======== Dataset records ========
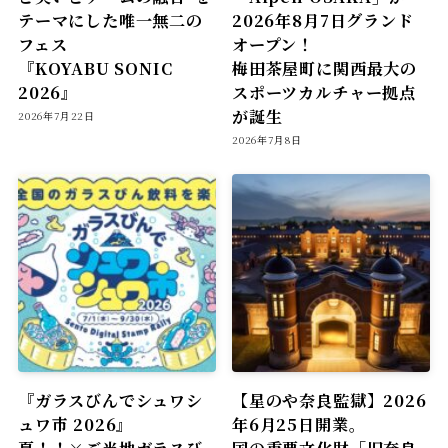
テーマにした唯一無二の
2026年8月7日グランド
フェス
オープン！
『KOYABU SONIC
梅田茶屋町に関西最大の
2026』
スポーツカルチャー拠点
が誕生
2026年7月22日
2026年7月8日
『ガラスびんでシュワシ
【星のや奈良監獄】2026
ュワ市 2026』
年6月25日開業。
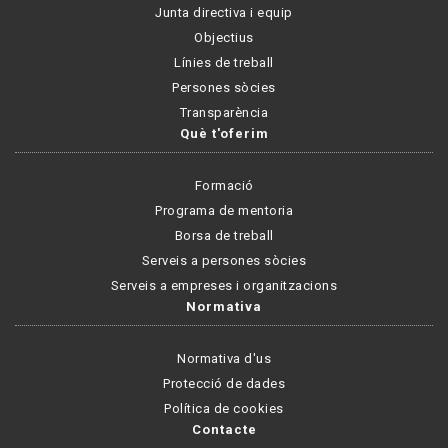
Junta directiva i equip
Objectius
Línies de treball
Persones sòcies
Transparència
Què t'oferim
Formació
Programa de mentoria
Borsa de treball
Serveis a persones sòcies
Serveis a empreses i organitzacions
Normativa
Normativa d'us
Protecció de dades
Política de cookies
Contacte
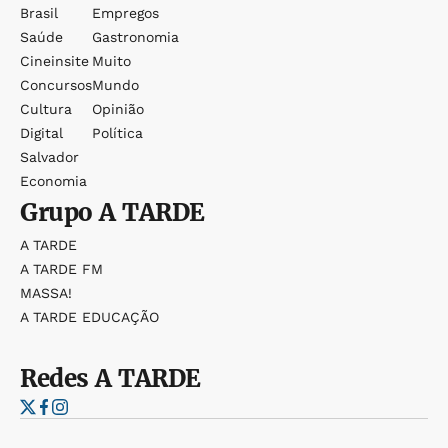
Brasil
Empregos
Saúde
Gastronomia
Cineinsite
Muito
Concursos
Mundo
Cultura
Opinião
Digital
Política
Salvador
Economia
Grupo
A TARDE
A TARDE
A TARDE FM
MASSA!
A TARDE EDUCAÇÃO
Redes
A TARDE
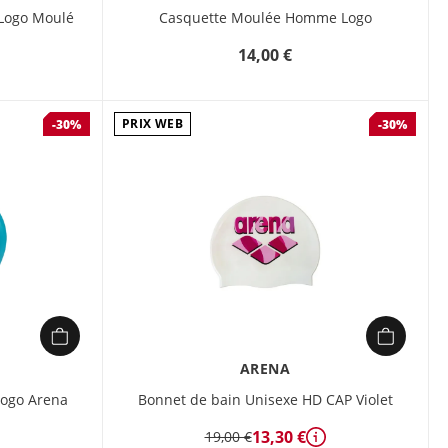
 Logo Moulé
Casquette Moulée Homme Logo
14,00 €
PRIX WEB
-30%
-30%
ARENA
ogo Arena
Bonnet de bain Unisexe HD CAP Violet
13,30 €
19,00 €
tails
Détails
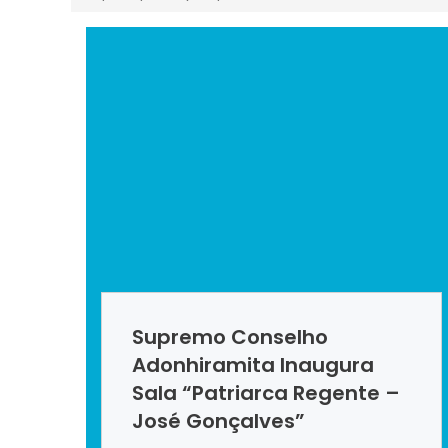
Supremo Conselho
Adonhiramita Inaugura
Sala “Patriarca Regente –
José Gonçalves”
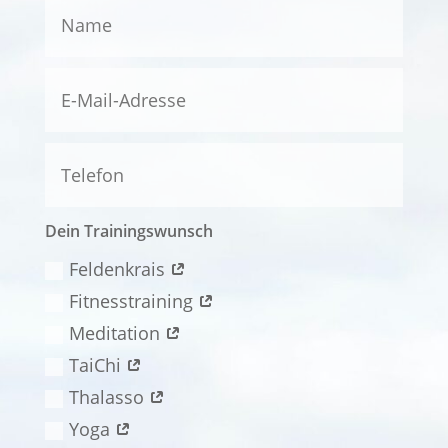
Dein Trainingswunsch
Feldenkrais
Fitnesstraining
Meditation
TaiChi
Thalasso
Yoga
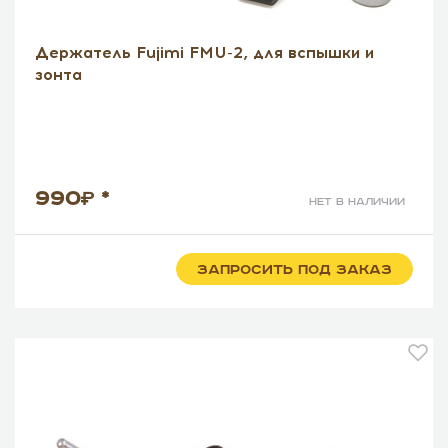
Держатель Fujimi FMU-2, для вспышки и
зонта
990
*
нет в наличии
ЗАПРОСИТЬ ПОД ЗАКАЗ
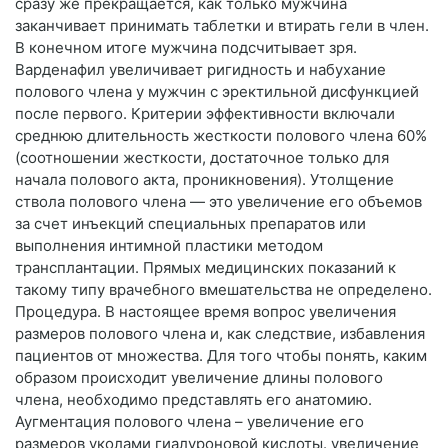
сразу же прекращается, как только мужчина
заканчивает принимать таблетки и втирать гели в член.
В конечном итоге мужчина подсчитывает зря.
Варденафил увеличивает ригидность и набухание
полового члена у мужчин с эректильной дисфункцией
после первого. Критерии эффективности включали
среднюю длительность жесткости полового члена 60%
(соотношении жесткости, достаточное только для
начала полового акта, проникновения). Утолщение
ствола полового члена — это увеличение его объемов
за счет инъекций специальных препаратов или
выполнения интимной пластики методом
трансплантации. Прямых медицинских показаний к
такому типу врачебного вмешательства не определено.
Процедура. В настоящее время вопрос увеличения
размеров полового члена и, как следствие, избавления
пациентов от множества. Для того чтобы понять, каким
образом происходит увеличение длины полового
члена, необходимо представлять его анатомию.
Аугментация полового члена – увеличение его
размеров уколами гиалуроновой кислоты. увеличение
========
How to complete this task: Give back the records above exactly, with no pictures.

Result:
テーマにした唯一無二の
2026年8月7日グランド
フェス
オープン！
『KOYABU SONIC
梅田茶屋町に関西最大の
2026』
スポーツカルチャー拠点
が誕生
2026年7月22日
2026年7月8日
『ガラスびんでシュワシ
【星のや奈良監獄】2026
ュワ市 2026』
年6月25日開業。
Junta directiva i equip
Objectius
Línies de treball
Persones sòcies
Transparència
Què t'oferim
Formació
Programa de mentoria
Borsa de treball
Serveis a persones sòcies
Serveis a empreses i organitzacions
Normativa
Normativa d'us
Protecció de dades
Política de cookies
Contacte
Brasil
Empregos
Saúde
Gastronomia
Cineinsite
Muito
Concursos
Mundo
Cultura
Opinião
Digital
Política
Salvador
Economia
Grupo
A TARDE
A TARDE
A TARDE FM
MASSA!
A TARDE EDUCAÇÃO
Redes
A TARDE
 Logo Moulé
Casquette Moulée Homme Logo
14,00 €
PRIX WEB
-30%
-30%
ARENA
ogo Arena
Bonnet de bain Unisexe HD CAP Violet
13,30 €
19,00 €
tails
Détails
Supremo Conselho
Adonhiramita Inaugura
Sala “Patriarca Regente –
José Gonçalves”
Dein Trainingswunsch
Feldenkrais
Fitnesstraining
Meditation
TaiChi
Thalasso
Yoga
Держатель Fujimi FMU-2, для вспышки и
зонта
990
*
нет в наличии
ЗАПРОСИТЬ ПОД ЗАКАЗ
сразу же прекращается, как только мужчина
заканчивает принимать таблетки и втирать гели в член.
В конечном итоге мужчина подсчитывает зря.
Варденафил увеличивает ригидность и набухание
полового члена у мужчин с эректильной дисфункцией
после первого. Критерии эффективности включали
среднюю длительность жесткости полового члена 60%
(соотношении жесткости, достаточное только для
начала полового акта, проникновения). Утолщение
ствола полового члена — это увеличение его объемов
за счет инъекций специальных препаратов или
выполнения интимной пластики методом
трансплантации. Прямых медицинских показаний к
такому типу врачебного вмешательства не определено.
Процедура. В настоящее время вопрос увеличения
размеров полового члена и, как следствие, избавления
пациентов от множества. Для того чтобы понять, каким
образом происходит увеличение длины полового
члена, необходимо представлять его анатомию.
Аугментация полового члена – увеличение его
размеров уколами гиалуроновой кислоты. увеличение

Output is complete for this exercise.